Merging large (>50MB) results

ctlamb commented 6 years ago

I am running boosted regression trees on ecological data. These models work locally with %do% and also in the cloud in parallel for a subset of the data (300 rows instead of 25,000). However, when I scale up the analysis to all the data (25,000 rows) and %dopar%, after 7.5 hours all nodes successfully complete the models but results fail to merge. Is there a maximum data size that the package can merge and return, and can I change this?

brnleehng commented 6 years ago

Hi @ctlamb

How many results are there? What VM size are you running?

The merge task is run on a single VM. The single VM memory size would be the maximum data size. If it's 4 results of ~200 mb total. It should be running fine. Can I get the job logs of the merge task?

Thanks, Brian

Thanks Brian

ctlamb commented 6 years ago

Hi Brian,

4 results at the moment. Eventually I’ll scale up to 64 results. Each of which are 50mb.

I’m running standard_F2’s

How do I get these job logs? I followed the link in the error message but that link appears to be broken. I found the troubleshooting files on github manually, should I use setVerbose(TRUE) and or setAutoDeleteJob(FALSE)?

Appreciate the help. This package and resource is hopefully going to solve some major computing barriers im facing in my PhD.

brnleehng commented 6 years ago

I tried reproducing the this scenario. I ran 10 tasks with outputs of 50 mb, using Standard_F2s. It seemed too work fine.

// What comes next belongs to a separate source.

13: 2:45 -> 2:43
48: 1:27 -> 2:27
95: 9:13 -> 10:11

What kind of outputs are you using for the model? It could be that one of the models failed and when the merge task tries to combine it. It failed.

setChunkSize(5)
foreach(i = 1:50) %dopar% {
  download.file(url='https://azureparallelr.blob.core.windows.net/datasets/JEOPARDY_CSV.csv',
                        destfile = "./JEOPARDY_CSV.csv")
  file <- read.csv("./JEOPARDY_CSV.csv")
  return(file)
}

To get the file logs:

# Standard output and error text files
getJobFile("job20180628205236", "merge", "stdout.txt", verbose = TRUE)
getJobFile("job20180628205236", "merge", "stderr.txt", verbose = TRUE)

# Getting the log files on the R process
getJobFile("job20180628205236", "merge", "wd/merge.txt", verbose = TRUE)
getJobFile("job20180628205236", "merge", "wd/doParallel.txt", verbose = TRUE)

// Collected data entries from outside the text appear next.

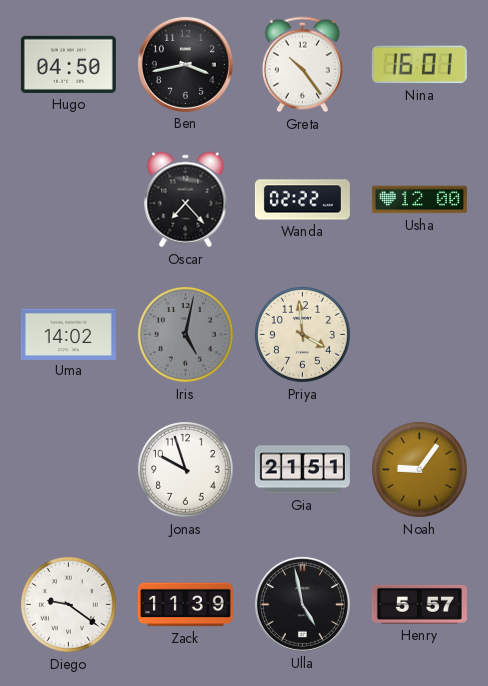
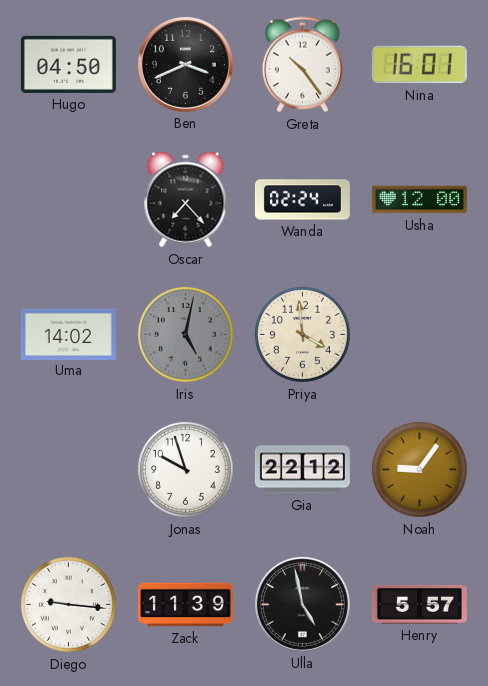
Ben: 3:43 -> 3:41
Wanda: 02:22 -> 02:24
Gia: 21:51 -> 22:12
Diego: 9:21 -> 9:16
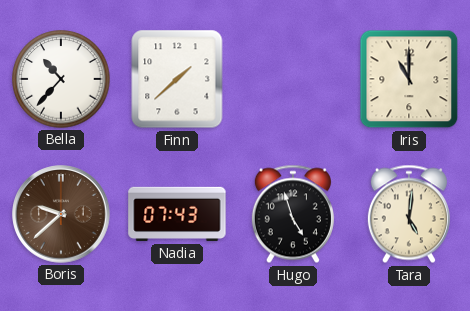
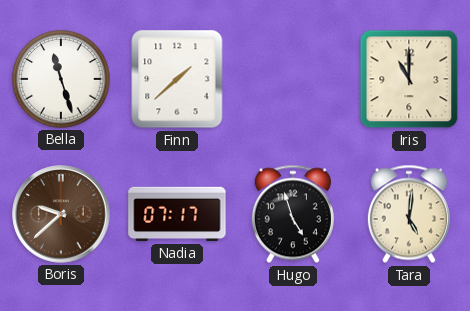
Bella: 10:37 -> 11:27
Nadia: 07:43 -> 07:17
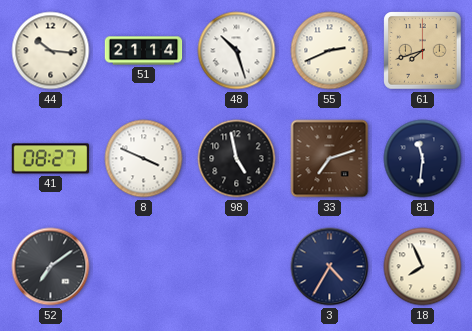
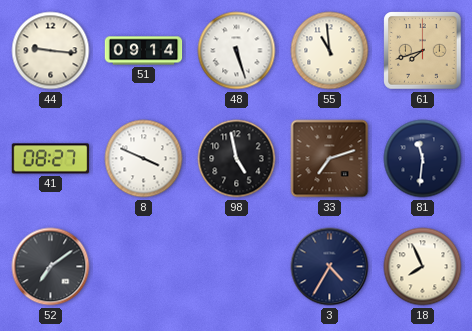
44: 10:16 -> 9:16
51: 21:14 -> 09:14
48: 10:27 -> 5:27
55: 2:41 -> 10:59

I'll have to update the documentation on getting log files as they seemed to be outdated.

Thanks, Brian

ctlamb commented 6 years ago

OK, process of elimination. I’ll run that code on my end too to double check.

I’ll also create a reproducible boosted regression tree model and see if I can replicate the error then pass along with the error messages.

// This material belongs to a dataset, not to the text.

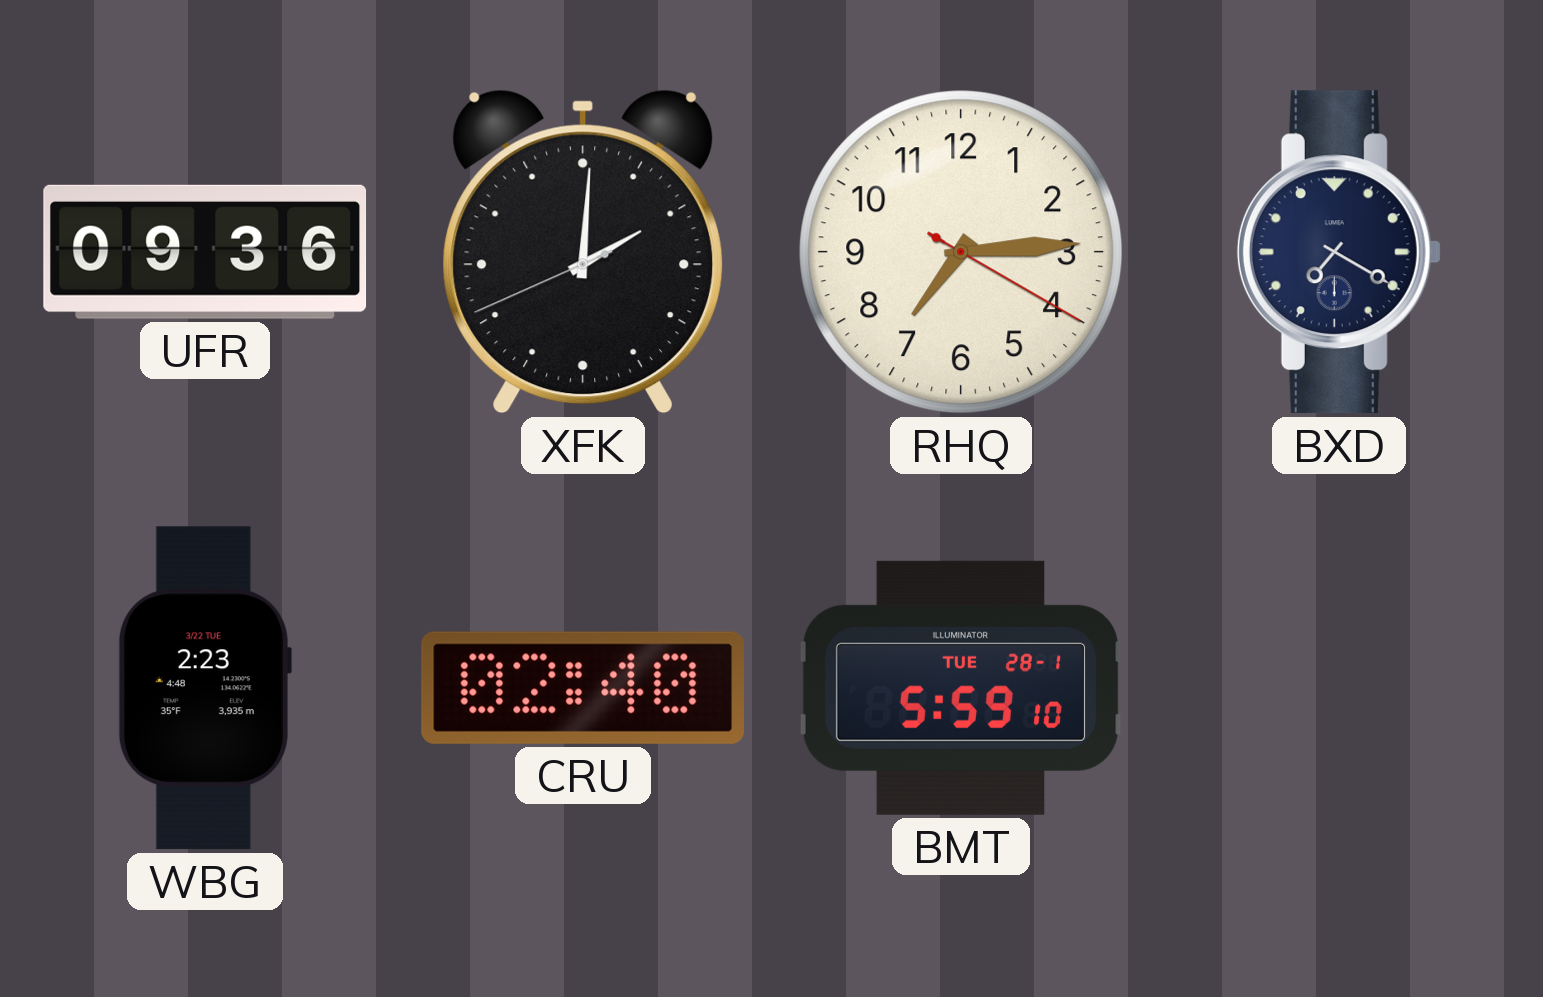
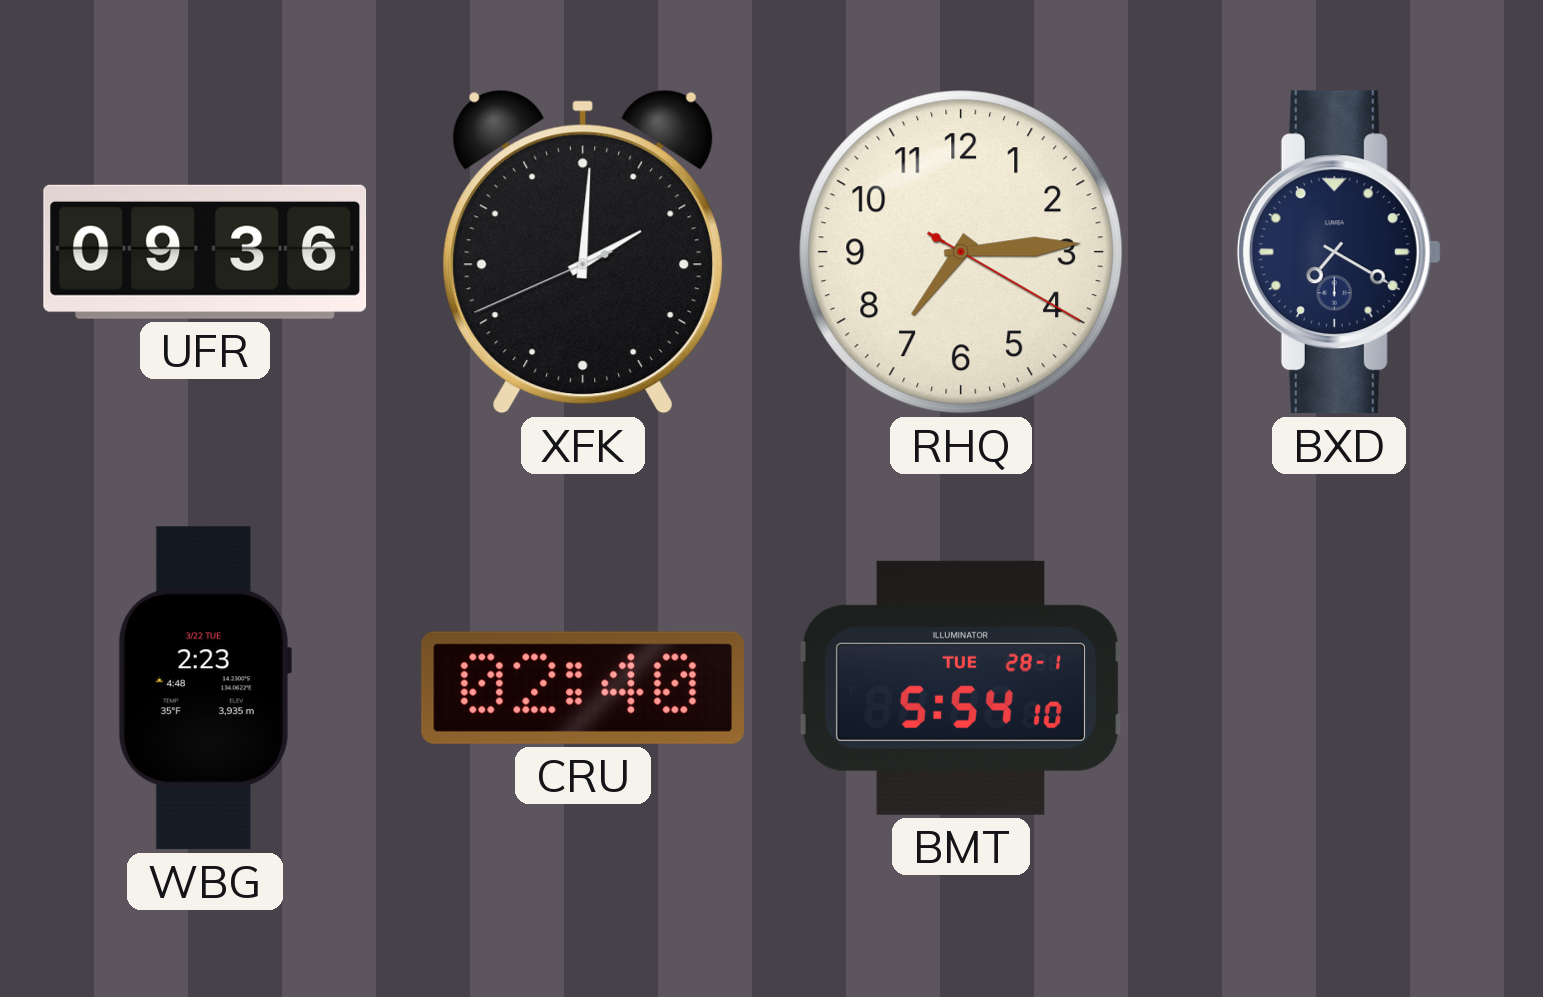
BMT: 5:59 -> 5:54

I’m going to be away from my computer for a week but will try to do this one evening. Thanks again.

ctlamb commented 6 years ago

Back at it.

I can confirm that I can run your Jeopardy download successfully.

So, moving forward, I created a reproducible example, which also recreated the error I was having. This takes a few hours to run.


###MAKE DATA
N <- 190000
X1 <- runif(N)
X2 <- 2*runif(N)
X3 <- ordered(sample(letters[1:4],N,replace=TRUE),levels=letters[4:1])
X4 <- factor(sample(letters[1:6],N,replace=TRUE))
X5 <- factor(sample(letters[1:3],N,replace=TRUE))
X6 <- 3*runif(N) 
X7 <- 31*runif(N) 
X8 <- 13*runif(N) 
mu <- c(-1,0,1,2)[as.numeric(X3)]

SNR <- 10 # signal-to-noise ratio
Y <- X1**1.5 + 2 * (X2**.5) + mu
sigma <- sqrt(var(Y)/SNR)
Y <- Y + rnorm(N,0,sigma)

data <- data.frame(Y=Y,X1=X1,X2=X2,X3=X3,X4=X4,X5=X5,X6=X6,X7=X7,X8=X8)

##SETUP PARAMATERS
param <- expand.grid(c(4,8),c(0.001,0.01))

##RUN MODEL
test <- foreach(i = 1:4,.packages = c("dismo", "gbm")) %dopar% {
   ##run model
   a <- gbm.step(data, gbm.x=c(2:9), gbm.y=1, tree.complexity=param[i,1],learning.rate=param[i,2],bag.fraction=0.65, family="gaussian", plot.main = FALSE, verbose=FALSE, silent=TRUE)
    return(a)
  }

This returns the following error for me:


Submitting tasks (4/4)
Submitting merge task. . .
Job Preparation Status: Package(s) being installed.............
Waiting for tasks to complete. . .
| Progress: 100.00% (4/4) | Running: 0 | Queued: 0 | Completed: 4 | Failed: 0 |
Tasks have completed. Merging results................An error has occurred in the merge task of the job 'job20180705170315'. Error handling is set to 'stop' and has proceeded to terminate the job. The user will have to handle deleting the job. If this is not the correct behavior, change the errorhandling property to 'pass'  or 'remove' in the foreach object. Use the 'getJobFile' function to obtain the logs. For more information about getting job logs, follow this link: https://github.com/Azure/doAzureParallel/blob/master/docs/40-troubleshooting.md#viewing-files-directly-from-compute-nodeError in e$fun(obj, substitute(ex), parent.frame(), e$data) : 
  object 'results' not found

I tried to get the job files but they seem to have been deleted

getJobFile("job20180705170315", "merge", "stdout.txt", verbose = TRUE)
$odata.metadata
[1] "https://doazpbatchkpas.westus.batch.azure.com/$metadata#Microsoft.Azure.Batch.Protocol.Entities.Container.errors/@Element"

$code
[1] "JobNotFound"

$message
$message$lang
[1] "en-US"

$message$value
[1] "The specified job does not exist.\nRequestId:149d0358-3b88-4a2f-9d38-3cab899d90bb\nTime:2018-07-05T22:51:09.1557593Z"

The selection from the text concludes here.